- **Stored data entries**:
* * * * *
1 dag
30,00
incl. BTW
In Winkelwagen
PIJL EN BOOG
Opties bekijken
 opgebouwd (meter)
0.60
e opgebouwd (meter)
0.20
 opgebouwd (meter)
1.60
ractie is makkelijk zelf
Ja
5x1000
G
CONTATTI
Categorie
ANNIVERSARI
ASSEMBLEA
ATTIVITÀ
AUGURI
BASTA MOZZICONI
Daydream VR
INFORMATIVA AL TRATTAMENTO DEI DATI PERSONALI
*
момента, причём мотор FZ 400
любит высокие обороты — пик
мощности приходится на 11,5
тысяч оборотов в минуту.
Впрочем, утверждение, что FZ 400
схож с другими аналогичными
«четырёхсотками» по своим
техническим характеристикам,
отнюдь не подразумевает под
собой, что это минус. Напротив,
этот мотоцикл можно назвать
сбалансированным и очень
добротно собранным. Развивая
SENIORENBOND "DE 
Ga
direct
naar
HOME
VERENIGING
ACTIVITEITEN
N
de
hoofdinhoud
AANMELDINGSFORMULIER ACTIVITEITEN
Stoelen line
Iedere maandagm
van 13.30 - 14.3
* * * * *
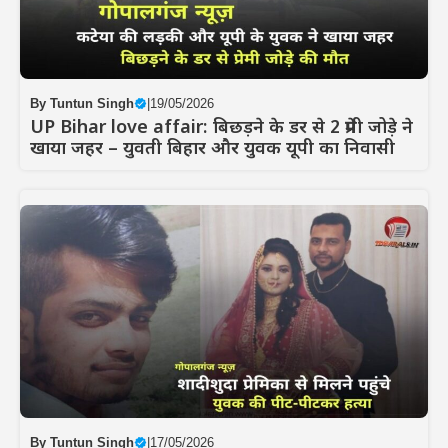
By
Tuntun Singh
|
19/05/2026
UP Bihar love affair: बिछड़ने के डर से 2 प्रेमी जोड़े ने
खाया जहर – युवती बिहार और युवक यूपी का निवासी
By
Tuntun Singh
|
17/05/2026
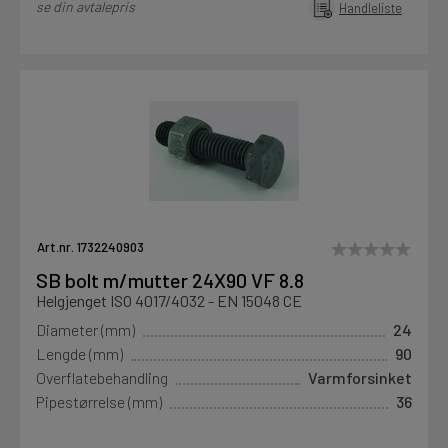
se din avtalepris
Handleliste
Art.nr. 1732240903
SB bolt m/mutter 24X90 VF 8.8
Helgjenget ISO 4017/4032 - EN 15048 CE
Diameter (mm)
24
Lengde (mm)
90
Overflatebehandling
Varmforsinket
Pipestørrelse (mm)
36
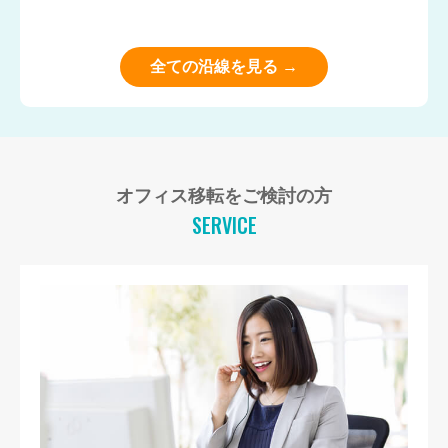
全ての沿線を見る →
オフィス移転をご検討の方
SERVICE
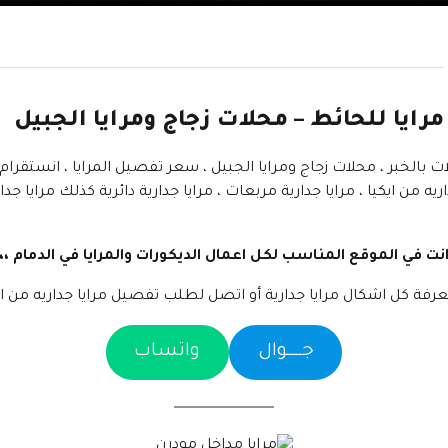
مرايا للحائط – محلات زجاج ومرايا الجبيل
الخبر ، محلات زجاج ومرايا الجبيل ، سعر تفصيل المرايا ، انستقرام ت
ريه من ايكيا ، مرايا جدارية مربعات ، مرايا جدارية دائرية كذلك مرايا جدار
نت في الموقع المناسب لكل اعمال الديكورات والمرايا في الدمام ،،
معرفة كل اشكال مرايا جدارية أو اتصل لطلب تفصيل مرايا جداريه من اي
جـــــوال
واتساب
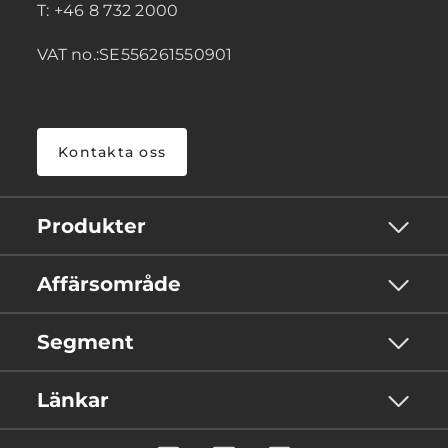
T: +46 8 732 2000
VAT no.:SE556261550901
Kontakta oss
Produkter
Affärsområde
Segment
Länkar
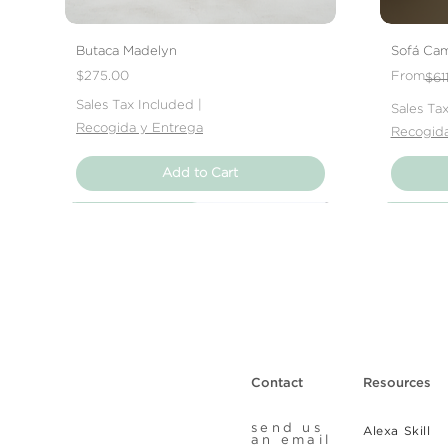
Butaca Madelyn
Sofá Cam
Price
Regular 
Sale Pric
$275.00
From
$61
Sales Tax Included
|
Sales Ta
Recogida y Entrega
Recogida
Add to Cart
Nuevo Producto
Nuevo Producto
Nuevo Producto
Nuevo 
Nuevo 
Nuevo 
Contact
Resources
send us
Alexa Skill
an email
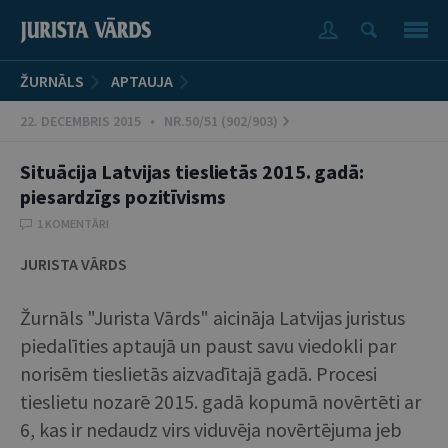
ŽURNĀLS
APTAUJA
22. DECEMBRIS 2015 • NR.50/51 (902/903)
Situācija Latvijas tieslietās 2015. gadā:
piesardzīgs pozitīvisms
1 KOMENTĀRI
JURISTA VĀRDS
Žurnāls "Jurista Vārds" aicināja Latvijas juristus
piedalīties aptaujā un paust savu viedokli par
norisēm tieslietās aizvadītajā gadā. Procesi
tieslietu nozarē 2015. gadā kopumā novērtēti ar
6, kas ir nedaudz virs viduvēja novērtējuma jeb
* * * * *
- **ACTIVITY**: In the data above, find the line containing "الخبر ، محلات" and the line containing "6, kas ir nedaudz". Copy exactly the stretch from the first through the second, both included, leaving out any picture.

- **SOLUTION TO THIS TASK**:
الخبر ، محلات زجاج ومرايا الجبيل ، سعر تفصيل المرايا ، انستقرام ت
ريه من ايكيا ، مرايا جدارية مربعات ، مرايا جدارية دائرية كذلك مرايا جدار
نت في الموقع المناسب لكل اعمال الديكورات والمرايا في الدمام ،،
معرفة كل اشكال مرايا جدارية أو اتصل لطلب تفصيل مرايا جداريه من اي
جـــــوال
واتساب
T: +46 8 732 2000
VAT no.:SE556261550901
Kontakta oss
Produkter
Affärsområde
Segment
Länkar
Butaca Madelyn
Sofá Cam
Price
Regular 
Sale Pric
$275.00
From
$61
Sales Tax Included
|
Sales Ta
Recogida y Entrega
Recogida
Add to Cart
Nuevo Producto
Nuevo Producto
Nuevo Producto
Nuevo 
Nuevo 
Nuevo 
Contact
Resources
send us
Alexa Skill
an email
ŽURNĀLS
APTAUJA
22. DECEMBRIS 2015 • NR.50/51 (902/903)
Situācija Latvijas tieslietās 2015. gadā:
piesardzīgs pozitīvisms
1 KOMENTĀRI
JURISTA VĀRDS
Žurnāls "Jurista Vārds" aicināja Latvijas juristus
piedalīties aptaujā un paust savu viedokli par
norisēm tieslietās aizvadītajā gadā. Procesi
tieslietu nozarē 2015. gadā kopumā novērtēti ar
6, kas ir nedaudz virs viduvēja novērtējuma jeb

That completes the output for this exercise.